BEGIN Records to process

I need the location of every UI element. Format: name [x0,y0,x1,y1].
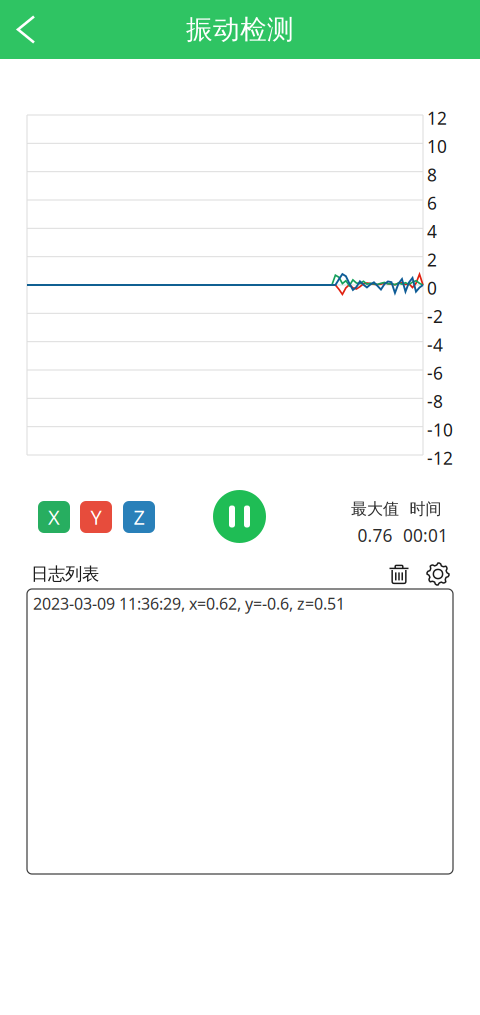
staticText: 8 [427,163,437,186]
button[interactable]: X [38,501,70,533]
staticText: 时间 [410,499,442,519]
button[interactable]: Back [0,4,48,56]
staticText: -10 [427,418,453,441]
staticText: 最大值 [351,499,399,519]
staticText: 2023-03-09 11:36:29, x=0.62, y=-0.6, z=0… [33,593,345,614]
staticText: -4 [427,333,443,356]
staticText: -2 [427,305,443,328]
staticText: 00:01 [403,524,448,547]
staticText: 0.76 [358,524,392,547]
button[interactable]: Delete logs [384,559,414,589]
staticText: 4 [427,220,437,243]
staticText: Z [134,504,144,530]
staticText: 日志列表 [31,563,99,585]
staticText: 0 [427,276,437,300]
button[interactable]: Pause [213,490,266,543]
button[interactable]: Z [123,501,155,533]
staticText: -12 [427,446,453,470]
staticText: 6 [427,192,437,214]
staticText: 2 [427,248,437,271]
staticText: -6 [427,362,443,384]
staticText: Y [90,504,102,530]
staticText: 振动检测 [186,13,294,46]
button[interactable]: Settings [423,559,453,589]
staticText: -8 [427,390,443,413]
staticText: X [48,504,60,530]
staticText: 10 [427,135,447,158]
staticText: 12 [427,106,447,130]
button[interactable]: Y [80,501,112,533]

END Records to process

Exercise aim: Please repeat every record above exactly, leaving the pictures out.

Solution:
I need the location of every UI element. Format: name [x0,y0,x1,y1].
staticText: 8 [427,163,437,186]
button[interactable]: X [38,501,70,533]
staticText: 时间 [410,499,442,519]
button[interactable]: Back [0,4,48,56]
staticText: -10 [427,418,453,441]
staticText: 最大值 [351,499,399,519]
staticText: 2023-03-09 11:36:29, x=0.62, y=-0.6, z=0… [33,593,345,614]
staticText: -4 [427,333,443,356]
staticText: -2 [427,305,443,328]
staticText: 00:01 [403,524,448,547]
staticText: 0.76 [358,524,392,547]
button[interactable]: Delete logs [384,559,414,589]
staticText: 4 [427,220,437,243]
staticText: Z [134,504,144,530]
staticText: 日志列表 [31,563,99,585]
staticText: 0 [427,276,437,300]
button[interactable]: Pause [213,490,266,543]
button[interactable]: Z [123,501,155,533]
staticText: -12 [427,446,453,470]
staticText: 6 [427,192,437,214]
staticText: 2 [427,248,437,271]
staticText: -6 [427,362,443,384]
staticText: Y [90,504,102,530]
staticText: 振动检测 [186,13,294,46]
button[interactable]: Settings [423,559,453,589]
staticText: -8 [427,390,443,413]
staticText: X [48,504,60,530]
staticText: 10 [427,135,447,158]
staticText: 12 [427,106,447,130]
button[interactable]: Y [80,501,112,533]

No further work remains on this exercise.